Though he is better known for his love of science, the Bible was Sir Isaac Newton's greatest passion. He devoted more time to the study of Scripture than to science, and he said, "I have a fundamental belief in the Bible as the Word of God, written by those who were inspired. I study the Bible daily."[6] He spent a great deal of time trying to discover hidden messages within the Bible. After 1690, Newton wrote a number of religious tracts dealing with the literal interpretation of the Bible. In a manuscript Newton wrote in 1704 in which he describes his attempts to extract scientific information from the Bible, he estimated that the world would end no earlier than 2060. In predicting this he said, "This I mention not to assert when the time of the end shall be, but to put a stop to the rash conjectures of fanciful men who are frequently predicting the time of the end, and by doing so bring the sacred prophesies into discredit as often as their predictions fail."[7]

Prophecy

Newton was a strong believer in prophetic interpretation of the Bible and considered himself to be one of a select group of individuals who were specially chosen by God for the task of understanding Biblical scripture.[1]

Unlike a prophet in the classical sense of the word, Newton relied upon existing Scripture to prophecy for him, believing his interpretations would set the record straight in the face of what he considered to be, "so little understood".[8]

Though he would never write a cohesive body of work on Prophecy, Newton's beliefs would lead him to write several treatises on the subject, including an unpublished guide for prophetic interpretation entitled, Rules for interpreting the words & language in Scripture. In this manuscript he details the necessary requirements for what he considered to be the proper interpretation of the Bible.

He used the book of Daniel and Revelation to work out the dates he used

Time of the end

In his posthumously-published Observations upon the Prophecies of Daniel, and the Apocalypse of St. John, Newton expressed his belief that Bible prophecy would not be understood "until the time of the end", and that even then "none of the wicked shall understand". Referring to that as a future time ("the last age, the age of opening these things, be now approaching"), Newton also anticipated "the general preaching of the Gospel be approaching" and "the Gospel must first be preached in all nations before the great tribulation, and end of the world".[9]

2060 A.D.

Over the years, a large amount of media attention and public interest has circulated regarding largely unknown and unpublished documents, evidently written by Isaac Newton, that indicate he believed the world could end in 2060 AD. (Newton also had many other possible dates e.g. 2034)[10] The juxtaposition of Newton, popularly seen by some as the embodiment of scientific rationality, with a seemingly irrational prediction of the "end of the world" would invariably lend itself to cultural sensationalism.

To understand the reasoning behind the 2060 prediction, an understanding of Newton's theological beliefs should be taken into account, particularly his nontrinitarian beliefs and those negative views he held about the Papacy. Both of these lay essential to his calculations, which are themselves based upon specific chronological dates which he believed had already transpired and had been prophesied within Revelation and Daniel, books within the Christian Bible.

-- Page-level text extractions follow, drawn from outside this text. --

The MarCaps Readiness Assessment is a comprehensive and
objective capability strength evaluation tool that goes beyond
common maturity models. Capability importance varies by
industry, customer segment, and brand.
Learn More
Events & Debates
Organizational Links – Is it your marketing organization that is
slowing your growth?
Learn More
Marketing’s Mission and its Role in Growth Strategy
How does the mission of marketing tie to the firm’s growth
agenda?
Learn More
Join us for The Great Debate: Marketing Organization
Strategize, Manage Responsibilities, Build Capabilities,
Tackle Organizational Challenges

Despite the dramatic nature of a prediction of the end of the world, Newton may not have been referring to the 2060 date as a destructive act resulting in the annihilation of the earth and its inhabitants, but rather one in which he believed the world was to be replaced with a new one based upon a transition to an era of divinely inspired peace. In Christian theology, this concept is often referred to as The Second Coming of Jesus Christ and the establishment of Paradise by The Kingdom of God on Earth.[10] In Judaism it is often referred to as the Messianic era or the "Yamei Moshiach" (Days of the Messiah).

God as masterful creator

Newton saw God as the masterful creator whose existence could not be denied in the face of the grandeur of all creation.[11] Nevertheless he rejected Leibniz' thesis that God would necessarily make a perfect world which requires no intervention from the creator. In Query 31 of the Opticks, Newton simultaneously made an argument from design and for the necessity of intervention:

For while comets move in very eccentric orbs in all manner of positions, blind fate could never make all the planets move one and the same way in orbs concentric, some inconsiderable irregularities excepted which may have arisen from the mutual actions of comets and planets on one another, and which will be apt to increase, till this system wants a reformation.[12]

This passage prompted an attack by Leibniz in a letter to his friend Caroline of Ansbach:

Sir Isaac Newton and his followers have also a very odd opinion concerning the work of God. According to their doctrine, God Almighty wants to wind up his watch from time to time: otherwise it would cease to move. He had not, it seems, sufficient foresight to make it a perpetual motion.[13]

Leibniz' letter initiated the Leibniz-Clarke correspondence, ostensibly with Newton's friend and disciple Samuel Clarke, although as Caroline wrote, Clarke's letters "are not written without the advice of the Chev. Newton".[14] Clarke complained that Leibniz' concept of God as a "supra-mundane intelligence" who set up a "pre-established harmony" was only a step from atheism: "And as those men, who pretend that in an earthly government things may go on perfectly well without the king himself ordering or disposing of any thing, may reasonably be suspected that they would like very well to set the king aside: so, whosoever contends, that the beings of the world can go on without the continual direction of God...his doctrine does in effect tend to exclude God out of the world".[15]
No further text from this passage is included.